Na revolução atual, as tropas de proteção da antiga ordem não agem sob a insígnia das classes dirigentes, mas sob a bandeira de um partido social-democrata. Se a questão central da revolução fosse colocada aberta e honestamente – capitalismo ou socialismo -, nenhuma dúvida, nenhuma hesitação seriam hoje possíveis para a grande massa do proletariado. (Rosa Luxemburgo, ‘Rote Fahne’)

“Toda a vida das sociedades nas quais reinam as condições modernas de produção se anuncia como uma imensa acumulação de espetáculos. Tudo o que era diretamente vivido se esvai na fumaça da representação”. (13)

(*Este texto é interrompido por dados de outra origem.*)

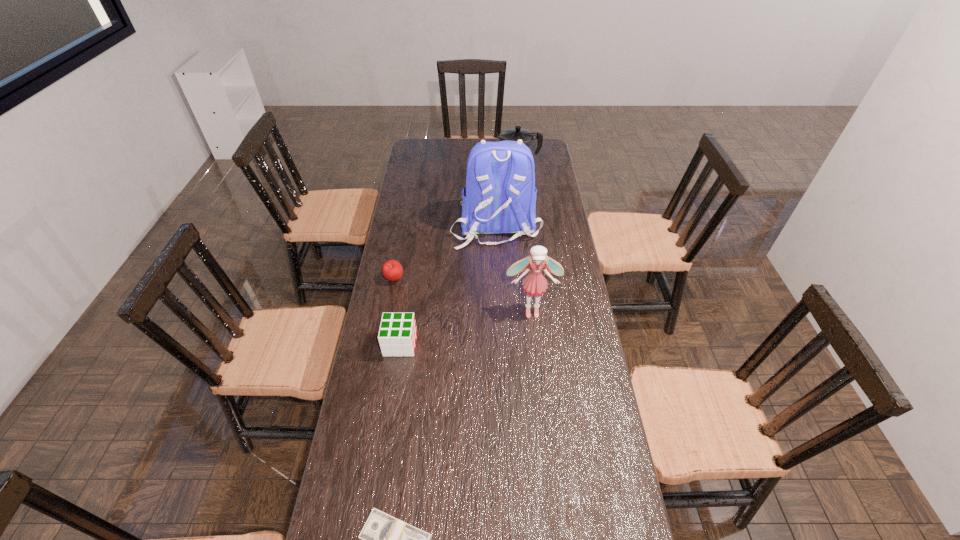 This screenshot has height=540, width=960. In order to click on doll that is positioned at the right edge in this screenshot , I will do `click(535, 284)`.

Identify the location of coffeepot that is at the right edge. The height and width of the screenshot is (540, 960). (515, 134).

The width and height of the screenshot is (960, 540). Find the location of `free location at the left edge`. free location at the left edge is located at coordinates (426, 218).

Identify the location of vacant area at the right edge of the desktop. This screenshot has height=540, width=960. (566, 488).

Where is `vacant space at the far left corner`? This screenshot has height=540, width=960. vacant space at the far left corner is located at coordinates (438, 145).

Where is `empty location between the third tallest object and the cube`? The image size is (960, 540). empty location between the third tallest object and the cube is located at coordinates (459, 257).

Locate an element on the screen. The height and width of the screenshot is (540, 960). free space between the fifth tallest object and the coffeepot is located at coordinates (456, 225).

Where is `vacant area that lies between the coffeepot and the fifth farthest object`? vacant area that lies between the coffeepot and the fifth farthest object is located at coordinates (459, 257).

Point out which object is positioned as the fifth nearest to the fifth farthest object. Please provide its 2D coordinates. Your answer should be formatted as a tuple, i.e. [(x, y)], where the tuple contains the x and y coordinates of a point satisfying the conditions above.

[(515, 134)]

Choose which object is the fifth nearest neighbor to the fifth shortest object. Please provide its 2D coordinates. Your answer should be formatted as a tuple, i.e. [(x, y)], where the tuple contains the x and y coordinates of a point satisfying the conditions above.

[(515, 134)] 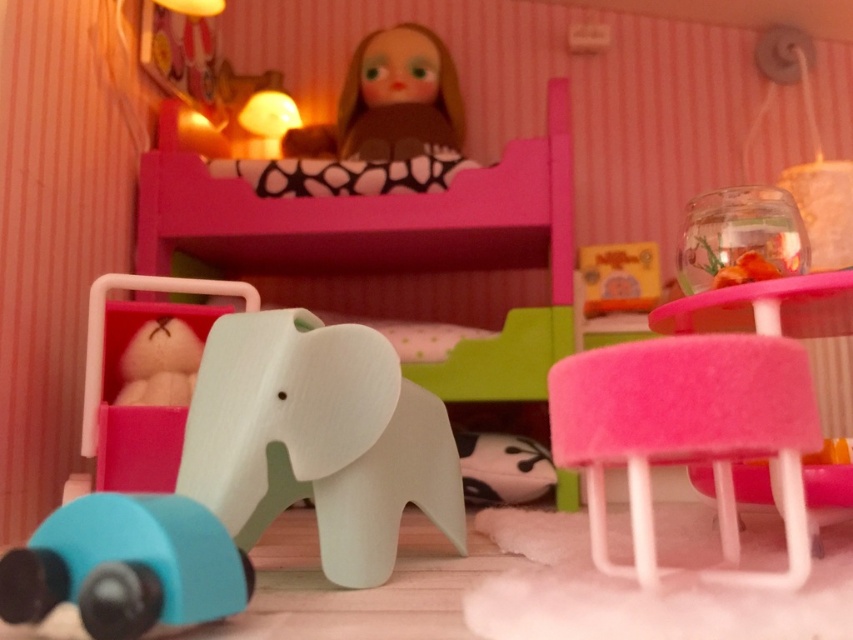 Question: Can you confirm if pink matte bunk bed at upper center is positioned above white matte elephant at center?

Choices:
 (A) no
 (B) yes

Answer: (B)

Question: Is fuzzy pink stool at lower right in front of matte brown doll at upper center?

Choices:
 (A) no
 (B) yes

Answer: (B)

Question: Is fuzzy pink stool at lower right above white matte elephant at center?

Choices:
 (A) yes
 (B) no

Answer: (A)

Question: Which point appears farthest from the camera in this image?

Choices:
 (A) (459, 100)
 (B) (181, 396)
 (C) (515, 499)

Answer: (A)

Question: Which is nearer to the white plush bear at left?

Choices:
 (A) white matte elephant at center
 (B) pink matte bunk bed at upper center
 (C) fuzzy pink stool at lower right

Answer: (B)

Question: Which point appears farthest from the camera in this image?

Choices:
 (A) (164, 404)
 (B) (78, 534)

Answer: (A) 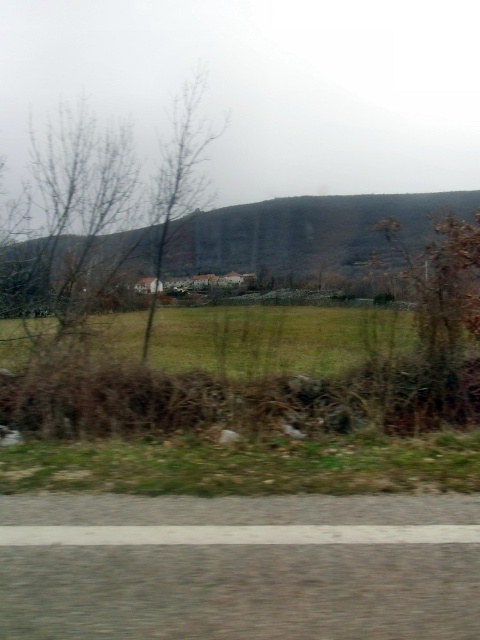 Which is behind, point (84, 280) or point (367, 307)?

The point (367, 307) is behind.

Find the location of a particular element. bare branches at left is located at coordinates (110, 196).

This screenshot has width=480, height=640. Find the location of `bare branches at left`. bare branches at left is located at coordinates (110, 196). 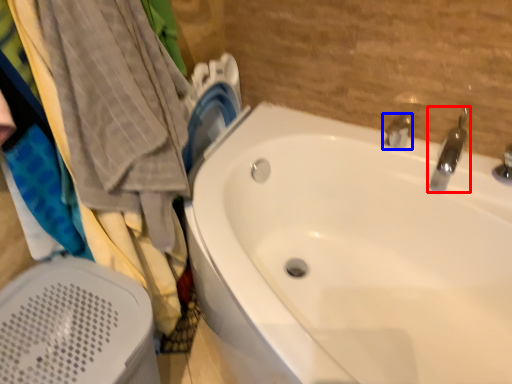 Question: Which object appears farthest to the camera in this image, tap (highlighted by a red box) or tap (highlighted by a blue box)?

Choices:
 (A) tap
 (B) tap

Answer: (B) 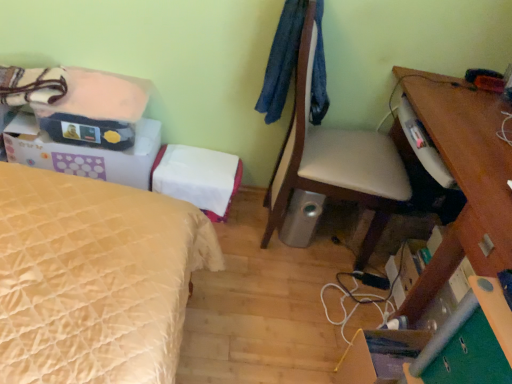 Question: Is matte cardboard box at lower right, the first storage box in the right-to-left sequence, in front of matte black bag at upper left?

Choices:
 (A) yes
 (B) no

Answer: (A)

Question: Is there a large distance between matte cardboard box at lower right, which is counted as the third storage box, starting from the left, and matte black bag at upper left?

Choices:
 (A) yes
 (B) no

Answer: (A)

Question: Is the depth of matte cardboard box at lower right, the first storage box in the right-to-left sequence, greater than that of matte black bag at upper left?

Choices:
 (A) no
 (B) yes

Answer: (A)

Question: Considering the relative positions of matte cardboard box at lower right, the first storage box in the right-to-left sequence, and matte black bag at upper left in the image provided, is matte cardboard box at lower right, the first storage box in the right-to-left sequence, to the right of matte black bag at upper left from the viewer's perspective?

Choices:
 (A) no
 (B) yes

Answer: (B)

Question: Is matte cardboard box at lower right, the 1th storage box from the bottom, not inside matte black bag at upper left?

Choices:
 (A) no
 (B) yes

Answer: (B)

Question: Is wooden desk at right in front of or behind silver metallic speaker at lower center in the image?

Choices:
 (A) front
 (B) behind

Answer: (A)

Question: In terms of height, does wooden desk at right look taller or shorter compared to silver metallic speaker at lower center?

Choices:
 (A) tall
 (B) short

Answer: (A)

Question: From a real-world perspective, relative to silver metallic speaker at lower center, is wooden desk at right vertically above or below?

Choices:
 (A) above
 (B) below

Answer: (A)

Question: Is point (458, 105) positioned closer to the camera than point (294, 201)?

Choices:
 (A) closer
 (B) farther

Answer: (A)

Question: Is silver metallic speaker at lower center wider or thinner than white fabric storage box at center, placed as the second storage box when sorted from bottom to top?

Choices:
 (A) thin
 (B) wide

Answer: (A)

Question: From the image's perspective, relative to white fabric storage box at center, which is counted as the second storage box, starting from the top, is silver metallic speaker at lower center above or below?

Choices:
 (A) below
 (B) above

Answer: (A)

Question: Is silver metallic speaker at lower center spatially inside white fabric storage box at center, the 2th storage box when ordered from right to left, or outside of it?

Choices:
 (A) outside
 (B) inside

Answer: (A)

Question: Considering the positions of point (312, 213) and point (158, 165), is point (312, 213) closer or farther from the camera than point (158, 165)?

Choices:
 (A) closer
 (B) farther

Answer: (A)

Question: From the image's perspective, relative to silver metallic speaker at lower center, is green felt drawer at lower right above or below?

Choices:
 (A) below
 (B) above

Answer: (A)

Question: From their relative heights in the image, would you say green felt drawer at lower right is taller or shorter than silver metallic speaker at lower center?

Choices:
 (A) short
 (B) tall

Answer: (A) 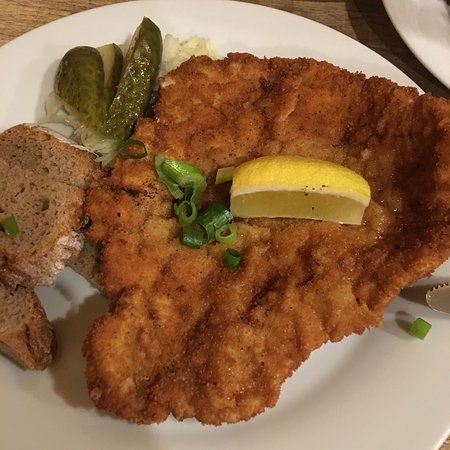 Locate an element on the screen. This screenshot has height=450, width=450. table top is located at coordinates (28, 11). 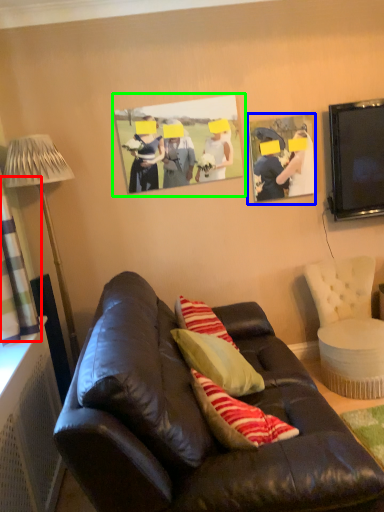 Question: Which is farther away from curtain (highlighted by a red box)? picture frame (highlighted by a blue box) or picture frame (highlighted by a green box)?

Choices:
 (A) picture frame
 (B) picture frame

Answer: (A) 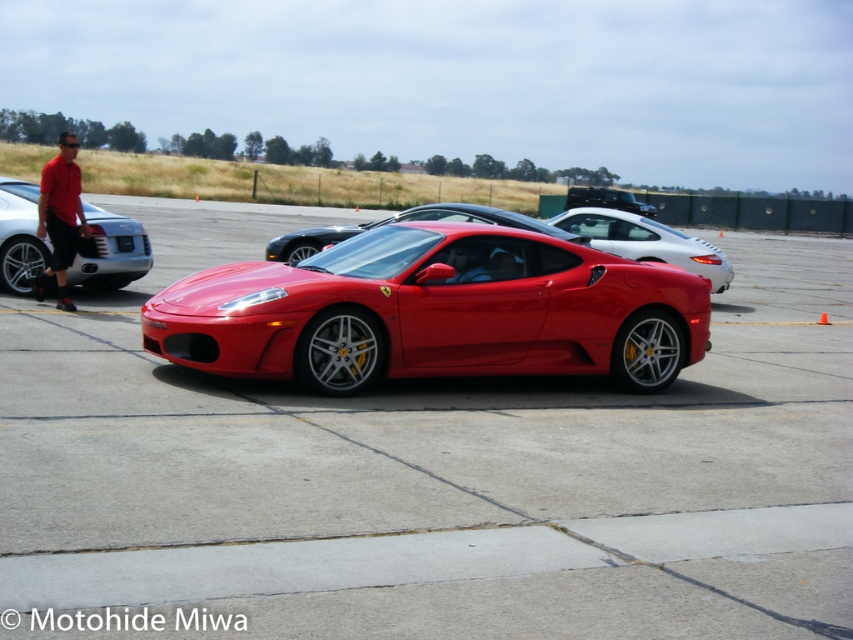 Question: Is shiny red ferrari at center bigger than shiny silver car at left?

Choices:
 (A) no
 (B) yes

Answer: (B)

Question: Which point is farther to the camera?

Choices:
 (A) shiny red sports car at center
 (B) shiny silver car at left
 (C) matte red shirt at left

Answer: (B)

Question: Among these points, which one is farthest from the camera?

Choices:
 (A) (131, 545)
 (B) (654, 364)
 (C) (10, 202)

Answer: (C)

Question: Is shiny silver car at left to the left of matte red shirt at left from the viewer's perspective?

Choices:
 (A) no
 (B) yes

Answer: (A)

Question: Can you confirm if shiny red ferrari at center is positioned above shiny red sports car at center?

Choices:
 (A) no
 (B) yes

Answer: (A)

Question: Which point is farther to the camera?

Choices:
 (A) (74, 221)
 (B) (305, 212)
 (C) (619, 205)

Answer: (B) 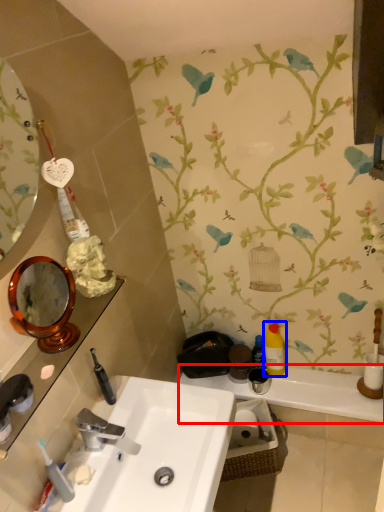 Question: Among these objects, which one is nearest to the camera, counter top (highlighted by a red box) or mouthwash (highlighted by a blue box)?

Choices:
 (A) counter top
 (B) mouthwash

Answer: (A) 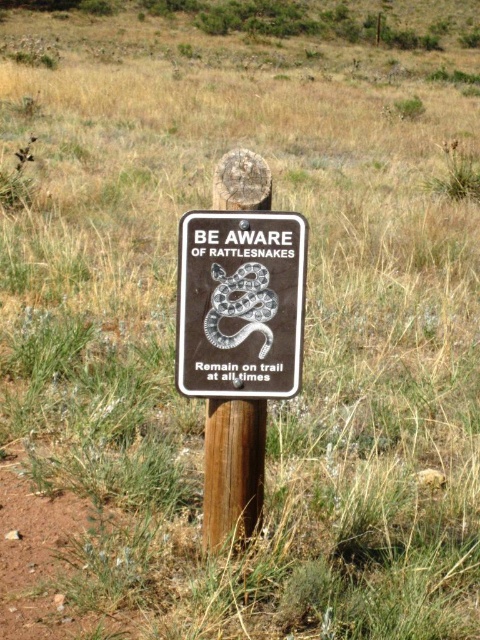 Can you confirm if black matte sign at center is shorter than brown wood post at center?

No.

Between point (208, 272) and point (215, 483), which one is positioned behind?

The point (215, 483) is behind.

This screenshot has width=480, height=640. Find the location of `black matte sign at center`. black matte sign at center is located at coordinates (240, 304). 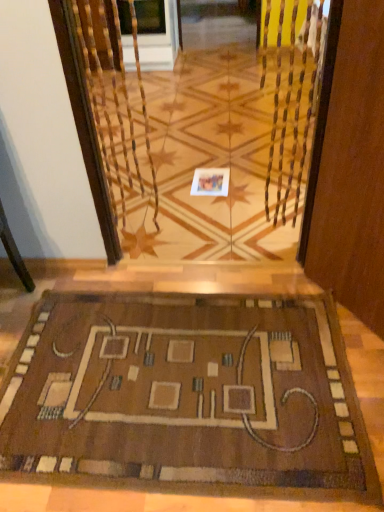 Question: In terms of width, does white paper at center look wider or thinner when compared to brown woven mat at lower center?

Choices:
 (A) thin
 (B) wide

Answer: (A)

Question: From a real-world perspective, is white paper at center positioned above or below brown woven mat at lower center?

Choices:
 (A) below
 (B) above

Answer: (A)

Question: Which object is the closest to the transparent glass door at center?

Choices:
 (A) white paper at center
 (B) brown woven mat at lower center

Answer: (A)

Question: Which is nearer to the white paper at center?

Choices:
 (A) brown woven mat at lower center
 (B) transparent glass door at center

Answer: (B) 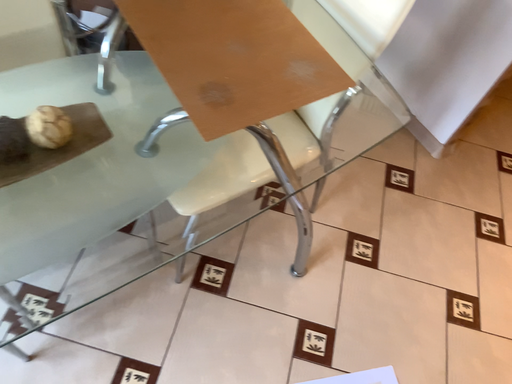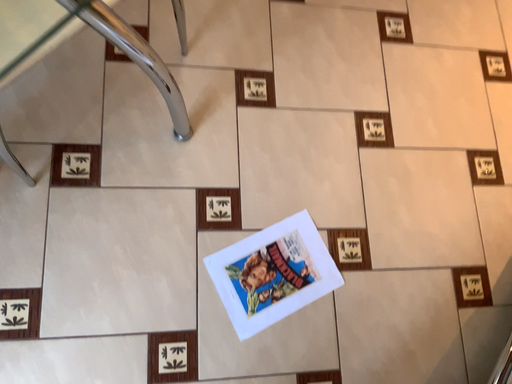 Question: Which way did the camera rotate in the video?

Choices:
 (A) rotated downward
 (B) rotated upward

Answer: (A) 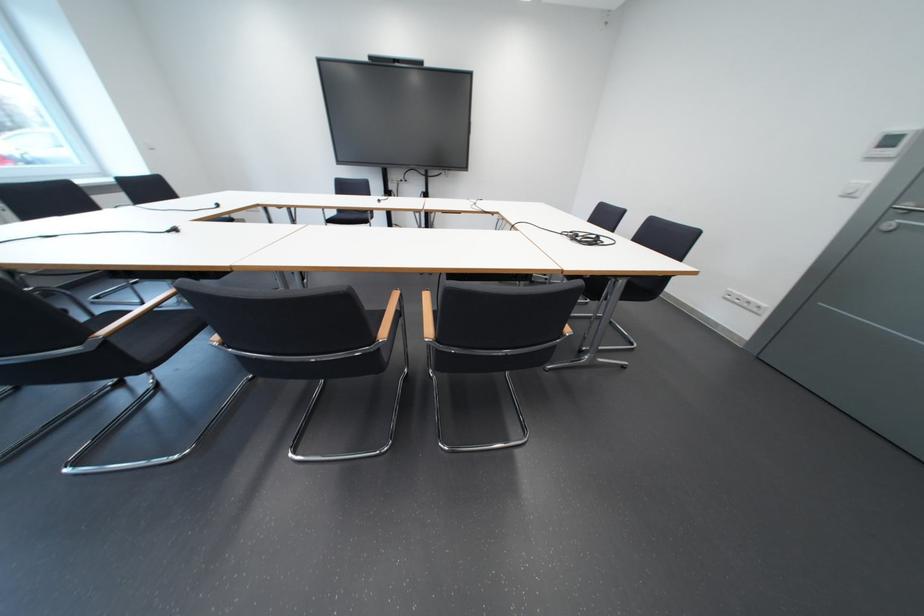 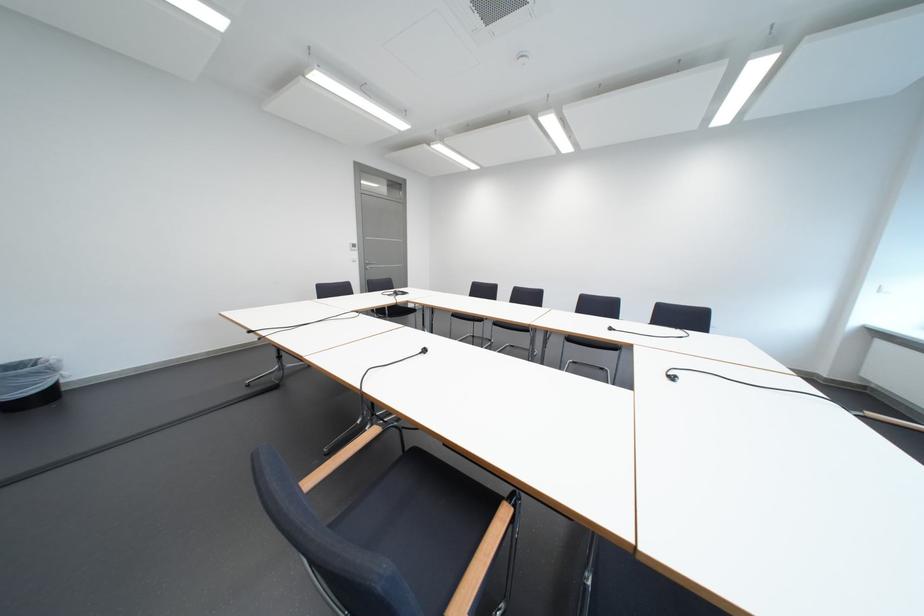 The point at [864,208] is marked in the first image. Where is the corresponding point in the second image?

(369, 265) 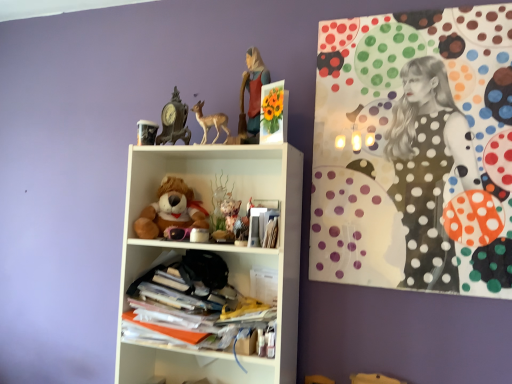 Question: Is point (152, 190) closer or farther from the camera than point (179, 94)?

Choices:
 (A) closer
 (B) farther

Answer: (B)

Question: In the image, is white matte shelf at center, placed as the 2th shelf when sorted from bottom to top, on the left side or the right side of antique bronze clock at upper center?

Choices:
 (A) right
 (B) left

Answer: (A)

Question: Based on their relative distances, which object is nearer to the polka dot canvas at upper right?

Choices:
 (A) stacked papers at center, which is the 1th shelf in bottom-to-top order
 (B) antique bronze clock at upper center
 (C) white matte shelf at center, placed as the 2th shelf when sorted from bottom to top
 (D) matte plastic figurine at upper center
 (E) matte brown deer at upper center

Answer: (C)

Question: Which is nearer to the matte brown deer at upper center?

Choices:
 (A) matte plastic figurine at upper center
 (B) antique bronze clock at upper center
 (C) soft plush teddy bear at center
 (D) polka dot canvas at upper right
 (E) white matte shelf at center, placed as the 2th shelf when sorted from bottom to top

Answer: (B) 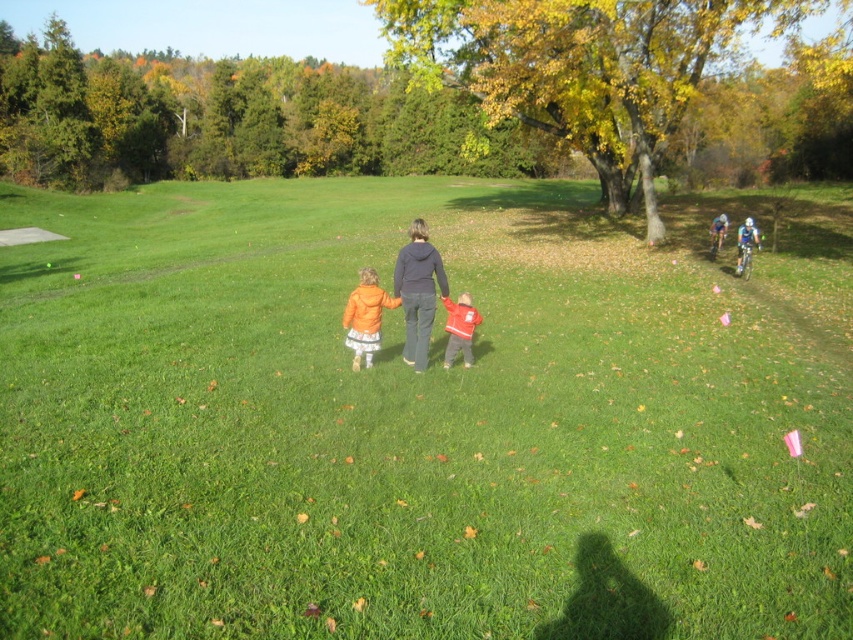 Question: Among these objects, which one is nearest to the camera?

Choices:
 (A) blue fabric cyclist at right
 (B) green grassy field at center
 (C) red fleece jacket at center

Answer: (B)

Question: Among these objects, which one is farthest from the camera?

Choices:
 (A) dark gray hoodie at center
 (B) orange fabric jacket at center
 (C) red fleece jacket at center
 (D) blue fabric bicycle at right

Answer: (D)

Question: Is orange fabric jacket at center further to camera compared to blue fabric bicycle at right?

Choices:
 (A) no
 (B) yes

Answer: (A)

Question: Is green grassy field at center thinner than blue fabric cyclist at right?

Choices:
 (A) no
 (B) yes

Answer: (A)

Question: Which is farther from the dark gray hoodie at center?

Choices:
 (A) green grassy field at center
 (B) orange fabric jacket at center
 (C) red fleece jacket at center
 (D) blue fabric bicycle at right

Answer: (A)

Question: Can you confirm if orange fabric jacket at center is positioned above red fleece jacket at center?

Choices:
 (A) yes
 (B) no

Answer: (A) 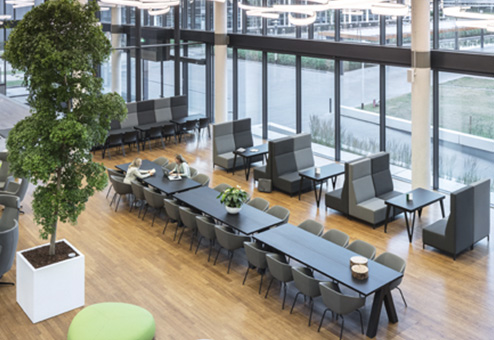 Where is `tables`? The height and width of the screenshot is (340, 494). tables is located at coordinates (125, 129), (145, 124), (182, 119), (261, 148), (329, 167), (424, 195), (303, 245), (205, 200), (166, 180). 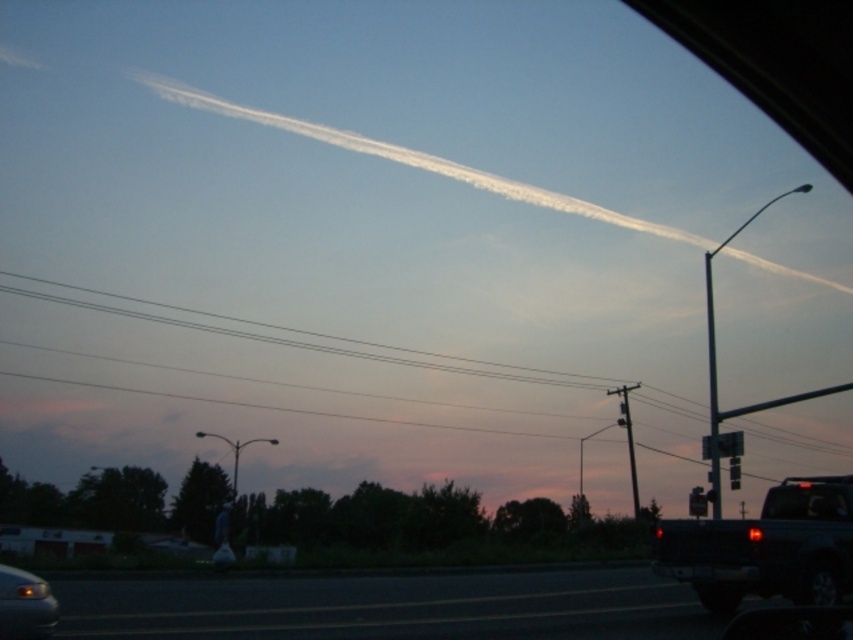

“O espetáculo é o discurso ininterrupto que a ordem atual faz a respeito de si mesma, seu monólogo laudatório. É o autorretrato do poder na época de sua gestão totalitária das condições de existência. A aparência fetichista de pura objetividade nas relações espetaculares esconde o seu caráter de relação entre homens e entre classes: parece que uma segunda natureza domina, com leis fatais, o meio em que vivemos”. (20)

“O sistema econômico fundado no isolamento é uma produção circular do isolamento. O isolamento fundamenta a técnica; reciprocamente, o processo técnico isola. Do automóvel à televisão, todos os bens selecionados pelo sistema espetacular são também suas armas para o reforço constante das condições de isolamento das ‘multidões solitárias’. O espetáculo encontra sempre mais, e de modo mais concreto, suas próprias pressuposições”. (23)

“O espetáculo é o momento em que a mercadoria ocupou totalmente a vida social. Não apenas a relação com a mercadoria é visível, mas não se consegue ver nada além dela: o mundo que se vê é o seu mundo”. (30)

“A ditadura da economia burocrática não pode deixar às massas exploradas nenhuma margem significativa de escolha, pois ela teve de escolher tudo. Qualquer outra escolha que lhe seja exterior, referente à alimentação ou à música, representa a escolha de sua destruição completa”. (43)

“A satisfação denuncia-se como impostura no momento em que se desloca, em que segue a mudança dos produtos e a das condições gerais de produção. Aquilo que, com o mais perfeito descaramento, afirmou sua própria excelência definitiva transforma-se no espetáculo difuso e também no espetáculo concentrado. É apenas o sistema que tem de continuar: Stalin tanto quanto a mercadoria fora de moda são denunciados por aqueles mesmos que os impuseram. Cada nova mentira da publicidade é também a confissão da mentira anterior. Cada queda de uma figura do poder totalitário revela a comunidade ilusória que a aprovava unanimemente, e que não passava de um aglomerado de solidões sem ilusões”. (46/47)

“O movimento permanente de monopolização da vida histórica pelo Estado da monarquia absoluta, forma de transição para a dominação total da classe burguesa, faz aparecer em sua verdade o que é o novo tempo irreversível da burguesia. A burguesia está ligada ao tempo do trabalho, pela primeira vez liberado do tempo cíclico. O trabalho se tornou, com a burguesia, trabalho que transforma as condições históricas. A burguesia é a primeira classe dominante para quem o trabalho é um valor. E a burguesia que suprime todo privilégio, que só reconhece valor decorrente da exploração do trabalho, identificou justamente com o trabalho seu próprio valor como classe dominante”. (98)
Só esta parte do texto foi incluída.